Mayor Richard Bailey cited possible 1st Amendment lawsuits in a Facebook post announcing the decision to remove the sign.
“I understand this is a sensitive topic; however, a new directory/signage will be reinstalled after this project is complete and it will be inclusive of all organizations, including our faith-based ones,” Bailey wrote.
Concerns over 1st Amendment lawsuits came after the Freedom From Religion Foundation sent Coronado a letter about the church directory shortly after Meoni reached out to the organization.
The letter states that Coronado’s church directory “raises serious constitutional concerns under the Establishment Clause.” Specifically, because the sign lists only Christian churches, it could give the appearance that Coronado promotes Christianity over other faiths, said Liz Cavell, the lawyer who wrote the letter.
The Freedom From Religion Foundation is the nation’s largest nontheist advocacy organization. It promotes the separation of church and state and has sued municipal governments over religious displays on public property.
News of the church directory got the attention of attorney Charles LiMandri, who represented the city of San Diego in the a lawsuit over the Mt. Soledad cross.
“I’m not sure at this point why they need to do anything,” LiMandri said.
The lawyer offered to represent Coronado free of charge in any potential litigation but never heard back from the city.
Not only does LiMandri believe the sign should stay, he thinks removing it could open the city to a different kind of lawsuit.
“Removing it could be a violation by showing hostility toward a religion,” he said.
The establishment clause of the 1st Amendment prohibits governments from doing things that a “reasonable observer” would perceive as endorsing religion, said Steven Smith, a professor at the University of San Diego School of Law who specializes in law and religion.
“This is a very subjective and fact-specific doctrine, and it’s hard to predict the outcome of particular cases,” Smith said. “But a sign listing churches along with other organizations is surely less vulnerable than one that lists only churches, so it seems that the city has acted in a prudent way.”
Maimon Schwarzschild, another USD law professor who specializes in law and religion, believes the directory is legitimate as long as it is open to all religions and denominations.
“There is a tendency in the country, of late, for advocacy groups to threaten litigation, and/or to threaten boycotts — often, as I think in this case, on slender grounds — and for people and businesses and towns and cities to be intimidated and to stop doing perfectly legitimate and useful things, out of fear for what might happen if, for instance, they are sued,” Schwarzschild said. “This can be very divisive, it seems to me, in a society which is already all too polarized and divided.”

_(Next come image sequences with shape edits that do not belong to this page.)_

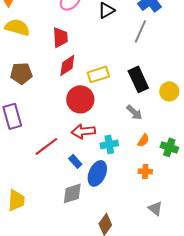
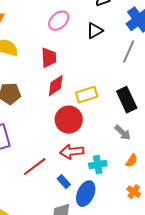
orange cross: (145, 171) -> (134, 192), turned 32

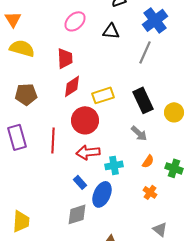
black triangle: (95, 31) -> (111, 31), turned 36
red line: (35, 167) -> (53, 140), moved, turned -50

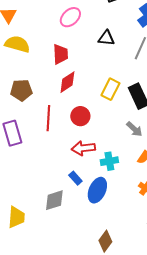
black triangle: (111, 31) -> (106, 38), moved
yellow rectangle: (103, 95) -> (110, 89), moved, turned -45
red circle: (85, 120) -> (80, 116), size x0.7
red line: (53, 140) -> (48, 118), moved
gray diamond: (77, 214) -> (54, 200), moved

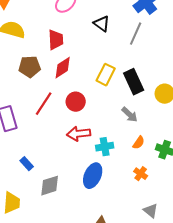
black triangle: (106, 38) -> (102, 24), turned 30
brown pentagon: (21, 90) -> (30, 67), moved
red line: (48, 118) -> (44, 104), turned 30
blue rectangle: (75, 178) -> (27, 164), moved

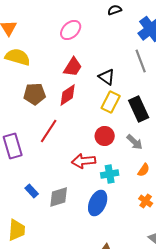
black triangle: (102, 24) -> (107, 77), moved
gray line: (136, 34) -> (141, 61), turned -45
red trapezoid: (56, 40) -> (73, 67), moved, turned 35
red circle: (76, 102) -> (105, 136), moved
gray diamond: (50, 186) -> (59, 197), moved

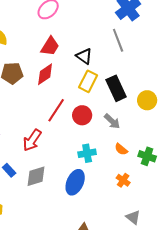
red line: (49, 131) -> (56, 110), moved
red arrow: (84, 161) -> (32, 140), moved, turned -50
orange semicircle: (144, 170) -> (121, 149), turned 96

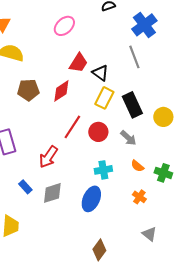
red trapezoid: (50, 46) -> (78, 63), moved

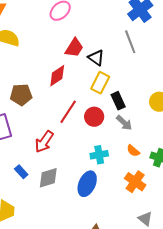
brown pentagon: (28, 90) -> (21, 95), moved
black rectangle: (132, 105) -> (118, 101), moved, size x0.7
orange cross: (139, 197) -> (135, 182), size x1.5

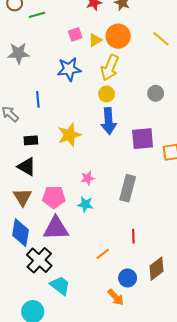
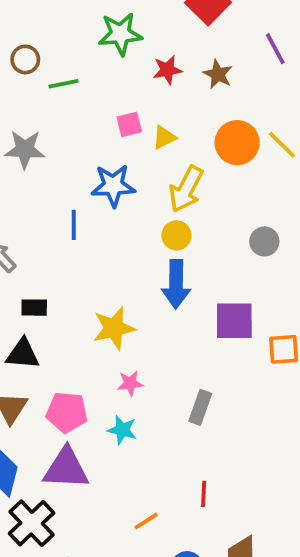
orange circle: (118, 36) -> (237, 143), moved
blue line: (38, 99) -> (74, 225), moved
yellow star: (69, 135) -> (114, 328), moved
black triangle: (27, 167) -> (23, 354), turned -30
gray rectangle: (128, 188) -> (200, 407), size x0.7

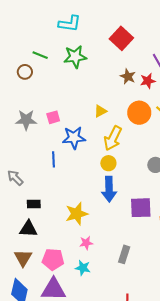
red star: (167, 70) -> (148, 81), moved
green line: (64, 84) -> (40, 55), moved, turned 35
pink square: (129, 124) -> (53, 117), moved

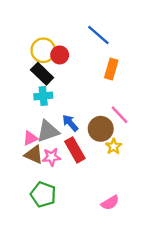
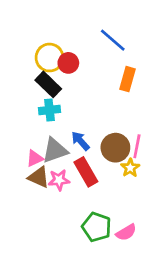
pink line: (119, 115) -> (137, 146), moved, turned 54
green pentagon: (43, 194) -> (97, 227), moved

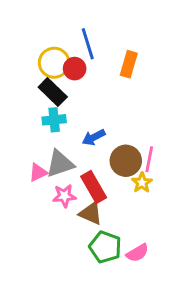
blue line: (113, 40) -> (88, 44), moved, turned 32
orange rectangle: (128, 79) -> (129, 64), moved
blue arrow: (80, 141) -> (94, 137), moved, turned -75
brown triangle: (39, 177) -> (91, 213), moved

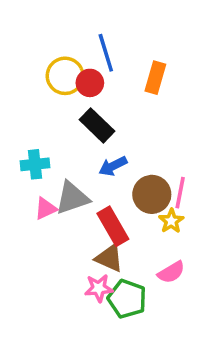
black rectangle: (53, 92) -> (97, 125), moved
cyan cross: (54, 120) -> (35, 164), moved
pink star: (64, 196) -> (99, 288), moved
pink semicircle: (137, 253) -> (171, 272), moved

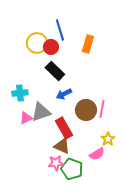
yellow star: (171, 221) -> (108, 139), moved

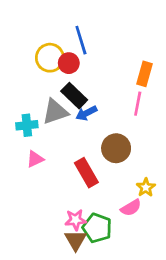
orange rectangle: (88, 44) -> (144, 74), moved
blue arrow: (64, 94) -> (86, 113), moved
pink line: (102, 109) -> (138, 104), moved
gray triangle: (41, 112) -> (55, 112), moved
brown triangle: (62, 146) -> (76, 240), moved, turned 36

Meoni grew up in Coronado, played for the high school baseball team and attends college outside of San Diego. Even though he spent most of his life in Coronado, he first noticed the sign in December while walking by the park with his sister.
Meoni didn’t like the word “church” on the sign because, in his opinion, it excludes religious institutions that meet in temples or mosques. He didn’t expect the issue to get so much attention.
“If they would’ve just changed one word on the sign, I would’ve been fine with that,” he said.
Solis writes for the San Diego Union-Tribune.